Extracted data entries:

____________________

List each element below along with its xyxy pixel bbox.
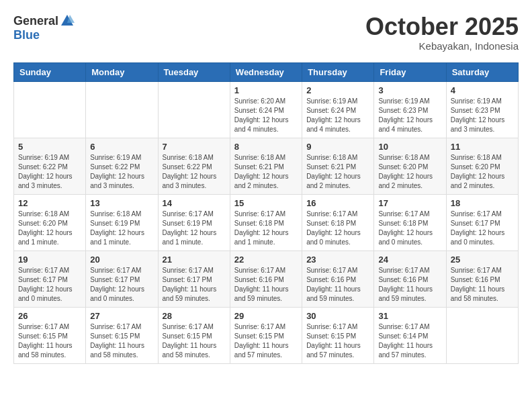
- day-number: 16: [306, 198, 369, 208]
- day-number: 3: [378, 85, 441, 95]
- day-number: 5: [18, 142, 81, 152]
- day-info: Sunrise: 6:17 AM Sunset: 6:15 PM Dayligh…: [90, 322, 153, 360]
- calendar-empty-cell: [86, 81, 158, 138]
- weekday-header-friday: Friday: [374, 62, 446, 81]
- day-info: Sunrise: 6:17 AM Sunset: 6:18 PM Dayligh…: [306, 210, 369, 247]
- day-number: 14: [163, 198, 226, 208]
- page-header: General Blue October 2025 Kebayakan, Ind…: [13, 13, 519, 52]
- day-number: 27: [90, 311, 153, 321]
- day-number: 30: [306, 311, 369, 321]
- calendar-day-cell: 19Sunrise: 6:17 AM Sunset: 6:17 PM Dayli…: [14, 250, 86, 307]
- day-info: Sunrise: 6:20 AM Sunset: 6:24 PM Dayligh…: [234, 97, 298, 134]
- day-info: Sunrise: 6:17 AM Sunset: 6:15 PM Dayligh…: [163, 322, 226, 360]
- day-info: Sunrise: 6:18 AM Sunset: 6:20 PM Dayligh…: [378, 153, 441, 191]
- calendar-day-cell: 6Sunrise: 6:19 AM Sunset: 6:22 PM Daylig…: [86, 138, 158, 194]
- day-info: Sunrise: 6:18 AM Sunset: 6:22 PM Dayligh…: [163, 153, 226, 191]
- day-info: Sunrise: 6:17 AM Sunset: 6:16 PM Dayligh…: [306, 266, 369, 304]
- calendar-day-cell: 23Sunrise: 6:17 AM Sunset: 6:16 PM Dayli…: [302, 250, 374, 307]
- day-info: Sunrise: 6:19 AM Sunset: 6:22 PM Dayligh…: [90, 153, 153, 191]
- calendar-day-cell: 7Sunrise: 6:18 AM Sunset: 6:22 PM Daylig…: [158, 138, 230, 194]
- location-subtitle: Kebayakan, Indonesia: [365, 40, 519, 52]
- day-info: Sunrise: 6:18 AM Sunset: 6:21 PM Dayligh…: [306, 153, 369, 191]
- day-number: 1: [234, 85, 298, 95]
- calendar-week-row: 26Sunrise: 6:17 AM Sunset: 6:15 PM Dayli…: [14, 307, 519, 363]
- calendar-day-cell: 10Sunrise: 6:18 AM Sunset: 6:20 PM Dayli…: [374, 138, 446, 194]
- day-number: 6: [90, 142, 153, 152]
- calendar-day-cell: 18Sunrise: 6:17 AM Sunset: 6:17 PM Dayli…: [446, 194, 518, 250]
- logo-icon: [60, 13, 75, 28]
- logo-blue: Blue: [13, 28, 40, 42]
- calendar-day-cell: 8Sunrise: 6:18 AM Sunset: 6:21 PM Daylig…: [230, 138, 302, 194]
- day-info: Sunrise: 6:17 AM Sunset: 6:17 PM Dayligh…: [18, 266, 81, 304]
- calendar-day-cell: 3Sunrise: 6:19 AM Sunset: 6:23 PM Daylig…: [374, 81, 446, 138]
- day-number: 26: [18, 311, 81, 321]
- calendar-day-cell: 11Sunrise: 6:18 AM Sunset: 6:20 PM Dayli…: [446, 138, 518, 194]
- day-number: 19: [18, 255, 81, 265]
- day-info: Sunrise: 6:19 AM Sunset: 6:22 PM Dayligh…: [18, 153, 81, 191]
- calendar-day-cell: 17Sunrise: 6:17 AM Sunset: 6:18 PM Dayli…: [374, 194, 446, 250]
- weekday-header-monday: Monday: [86, 62, 158, 81]
- day-number: 8: [234, 142, 298, 152]
- day-number: 18: [451, 198, 514, 208]
- calendar-table: SundayMondayTuesdayWednesdayThursdayFrid…: [13, 62, 519, 364]
- calendar-day-cell: 13Sunrise: 6:18 AM Sunset: 6:19 PM Dayli…: [86, 194, 158, 250]
- calendar-empty-cell: [158, 81, 230, 138]
- calendar-header-row: SundayMondayTuesdayWednesdayThursdayFrid…: [14, 62, 519, 81]
- day-number: 10: [378, 142, 441, 152]
- calendar-day-cell: 5Sunrise: 6:19 AM Sunset: 6:22 PM Daylig…: [14, 138, 86, 194]
- day-info: Sunrise: 6:17 AM Sunset: 6:18 PM Dayligh…: [378, 210, 441, 247]
- day-info: Sunrise: 6:17 AM Sunset: 6:15 PM Dayligh…: [18, 322, 81, 360]
- day-info: Sunrise: 6:18 AM Sunset: 6:20 PM Dayligh…: [451, 153, 514, 191]
- day-info: Sunrise: 6:17 AM Sunset: 6:19 PM Dayligh…: [163, 210, 226, 247]
- calendar-day-cell: 4Sunrise: 6:19 AM Sunset: 6:23 PM Daylig…: [446, 81, 518, 138]
- calendar-day-cell: 14Sunrise: 6:17 AM Sunset: 6:19 PM Dayli…: [158, 194, 230, 250]
- day-number: 17: [378, 198, 441, 208]
- day-number: 23: [306, 255, 369, 265]
- calendar-day-cell: 20Sunrise: 6:17 AM Sunset: 6:17 PM Dayli…: [86, 250, 158, 307]
- calendar-day-cell: 29Sunrise: 6:17 AM Sunset: 6:15 PM Dayli…: [230, 307, 302, 363]
- calendar-day-cell: 28Sunrise: 6:17 AM Sunset: 6:15 PM Dayli…: [158, 307, 230, 363]
- day-info: Sunrise: 6:18 AM Sunset: 6:20 PM Dayligh…: [18, 210, 81, 247]
- day-info: Sunrise: 6:18 AM Sunset: 6:21 PM Dayligh…: [234, 153, 298, 191]
- logo-general: General: [13, 14, 58, 28]
- day-number: 11: [451, 142, 514, 152]
- day-info: Sunrise: 6:17 AM Sunset: 6:17 PM Dayligh…: [163, 266, 226, 304]
- day-number: 28: [163, 311, 226, 321]
- day-number: 4: [451, 85, 514, 95]
- calendar-day-cell: 26Sunrise: 6:17 AM Sunset: 6:15 PM Dayli…: [14, 307, 86, 363]
- weekday-header-tuesday: Tuesday: [158, 62, 230, 81]
- day-info: Sunrise: 6:18 AM Sunset: 6:19 PM Dayligh…: [90, 210, 153, 247]
- day-info: Sunrise: 6:19 AM Sunset: 6:23 PM Dayligh…: [378, 97, 441, 134]
- calendar-week-row: 19Sunrise: 6:17 AM Sunset: 6:17 PM Dayli…: [14, 250, 519, 307]
- calendar-day-cell: 31Sunrise: 6:17 AM Sunset: 6:14 PM Dayli…: [374, 307, 446, 363]
- day-number: 21: [163, 255, 226, 265]
- day-number: 15: [234, 198, 298, 208]
- weekday-header-thursday: Thursday: [302, 62, 374, 81]
- day-info: Sunrise: 6:17 AM Sunset: 6:15 PM Dayligh…: [234, 322, 298, 360]
- day-info: Sunrise: 6:17 AM Sunset: 6:16 PM Dayligh…: [378, 266, 441, 304]
- day-number: 29: [234, 311, 298, 321]
- calendar-day-cell: 2Sunrise: 6:19 AM Sunset: 6:24 PM Daylig…: [302, 81, 374, 138]
- day-number: 25: [451, 255, 514, 265]
- day-info: Sunrise: 6:17 AM Sunset: 6:16 PM Dayligh…: [451, 266, 514, 304]
- calendar-week-row: 1Sunrise: 6:20 AM Sunset: 6:24 PM Daylig…: [14, 81, 519, 138]
- day-number: 12: [18, 198, 81, 208]
- calendar-day-cell: 30Sunrise: 6:17 AM Sunset: 6:15 PM Dayli…: [302, 307, 374, 363]
- title-area: October 2025 Kebayakan, Indonesia: [365, 13, 519, 52]
- weekday-header-saturday: Saturday: [446, 62, 518, 81]
- calendar-day-cell: 27Sunrise: 6:17 AM Sunset: 6:15 PM Dayli…: [86, 307, 158, 363]
- logo: General Blue: [13, 13, 75, 42]
- day-number: 31: [378, 311, 441, 321]
- calendar-week-row: 12Sunrise: 6:18 AM Sunset: 6:20 PM Dayli…: [14, 194, 519, 250]
- month-title: October 2025: [365, 13, 519, 40]
- calendar-day-cell: 15Sunrise: 6:17 AM Sunset: 6:18 PM Dayli…: [230, 194, 302, 250]
- day-info: Sunrise: 6:19 AM Sunset: 6:24 PM Dayligh…: [306, 97, 369, 134]
- day-number: 7: [163, 142, 226, 152]
- day-number: 20: [90, 255, 153, 265]
- calendar-day-cell: 16Sunrise: 6:17 AM Sunset: 6:18 PM Dayli…: [302, 194, 374, 250]
- day-number: 2: [306, 85, 369, 95]
- day-number: 24: [378, 255, 441, 265]
- weekday-header-sunday: Sunday: [14, 62, 86, 81]
- day-info: Sunrise: 6:17 AM Sunset: 6:17 PM Dayligh…: [90, 266, 153, 304]
- calendar-empty-cell: [14, 81, 86, 138]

____________________

● YOUR TASK:
Determine the number of lines in the entries that contain the word "October". Give that number and nothing more.

● WORKED SOLUTION:
3